We present an analysis of three years of precision radial velocity measurements of 160 metal-poor stars observed with HIRES on the Keck 1 telescope .
We report on variability and long-term velocity trends for each star in our sample .
We identify several long-term , low-amplitude radial-velocity variables worthy of follow-up with direct imaging techniques .
We place lower limits on the detectable companion mass as a function of orbital period .
Our survey would have detected , with a 99.5 \% confidence level , over 95 \% of all companions on low-eccentricity orbits with velocity semi-amplitude K \gtrsim 100 m s ^ { -1 } , or M _ { p } \sin i \gtrsim 3.0 M _ { \mathrm { J } } ( P / \mathrm { yr } ) ^ { ( 1 / 3 ) } , for orbital periods P \lesssim 3 yr.

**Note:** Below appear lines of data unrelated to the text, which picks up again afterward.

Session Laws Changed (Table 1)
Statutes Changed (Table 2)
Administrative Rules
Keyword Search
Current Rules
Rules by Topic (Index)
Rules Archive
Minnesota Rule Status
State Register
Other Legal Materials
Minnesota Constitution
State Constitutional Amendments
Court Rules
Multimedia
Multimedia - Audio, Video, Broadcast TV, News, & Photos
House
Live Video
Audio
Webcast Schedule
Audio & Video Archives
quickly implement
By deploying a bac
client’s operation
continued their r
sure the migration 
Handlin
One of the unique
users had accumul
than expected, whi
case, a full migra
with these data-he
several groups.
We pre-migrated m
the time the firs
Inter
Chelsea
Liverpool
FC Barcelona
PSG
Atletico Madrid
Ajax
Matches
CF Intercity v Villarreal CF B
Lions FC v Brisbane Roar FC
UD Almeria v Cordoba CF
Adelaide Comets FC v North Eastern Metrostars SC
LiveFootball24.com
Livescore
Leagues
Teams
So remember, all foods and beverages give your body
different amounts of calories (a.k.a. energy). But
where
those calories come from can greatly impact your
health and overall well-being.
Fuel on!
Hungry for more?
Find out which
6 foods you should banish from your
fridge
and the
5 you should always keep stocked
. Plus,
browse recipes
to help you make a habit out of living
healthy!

None of the stars in our sample exhibits radial-velocity variations compatible with the presence of Jovian planets with periods shorter than the survey duration .

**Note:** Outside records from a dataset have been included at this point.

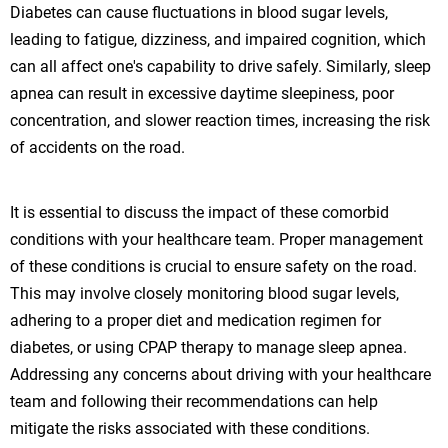
Diabetes can cause fluctuations in blood sugar levels,
leading to fatigue, dizziness, and impaired cognition, which
can all affect one's capability to drive safely. Similarly, sleep
apnea can result in excessive daytime sleepiness, poor
concentration, and slower reaction times, increasing the risk
of accidents on the road.
It is essential to discuss the impact of these comorbid
conditions with your healthcare team. Proper management
of these conditions is crucial to ensure safety on the road.
This may involve closely monitoring blood sugar levels,
adhering to a proper diet and medication regimen for
diabetes, or using CPAP therapy to manage sleep apnea.
Addressing any concerns about driving with your healthcare
team and following their recommendations can help
mitigate the risks associated with these conditions.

The resulting average frequency of gas giants orbiting metal-poor dwarfs with -2.0 \lesssim [ Fe/H ] \lesssim - 0.6 is f _ { p } < 0.67 \% ( at the 1 \sigma confidence level ) .

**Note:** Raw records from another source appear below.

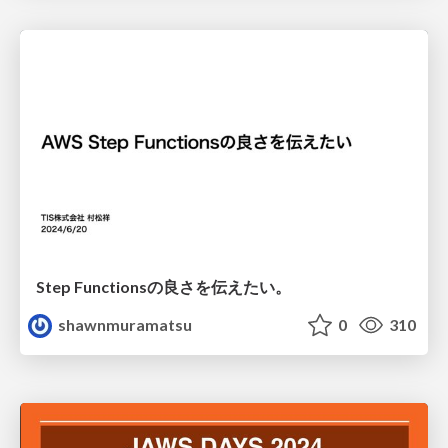
Step Functionsの良さを伝えたい。
shawnmuramatsu
0
310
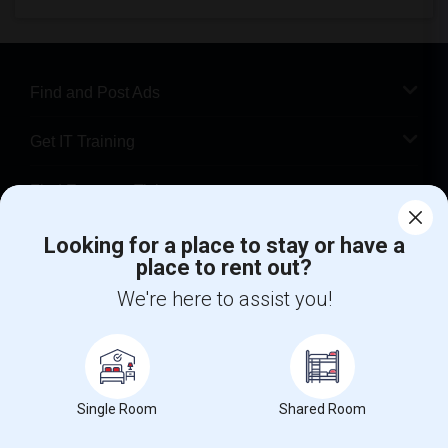
Find and Post Ads
Get IT Training
Find Events & Tickets
Corporate
Looking for a place to stay or have a
place to rent out?
We're here to assist you!
+1-512-788-5300
+1-512-231-9226
us.sulekha@sulekha.com
Stay Connected
Single Room
Shared Room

We examine the implications of this null result in the context of the observed correlation between the rate of occurrence of giant planets and the metallicity of their main-sequence solar-type stellar hosts .
By combining our dataset with the Fischer & Valenti ( 2005 ) uniform sample , we confirm that the likelihood of a star to harbor a planet more massive than Jupiter within 2 AU is a steeply rising function of the host ’ s metallicity .
However , the data for stars with -1.0 \lesssim [ Fe/H ] \lesssim 0.0 are compatible , in a statistical sense , with a constant occurrence rate f _ { p } \simeq 1 \% .
Our results can usefully inform theoretical studies of the process of giant planet formation across two orders of magnitude in metallicity .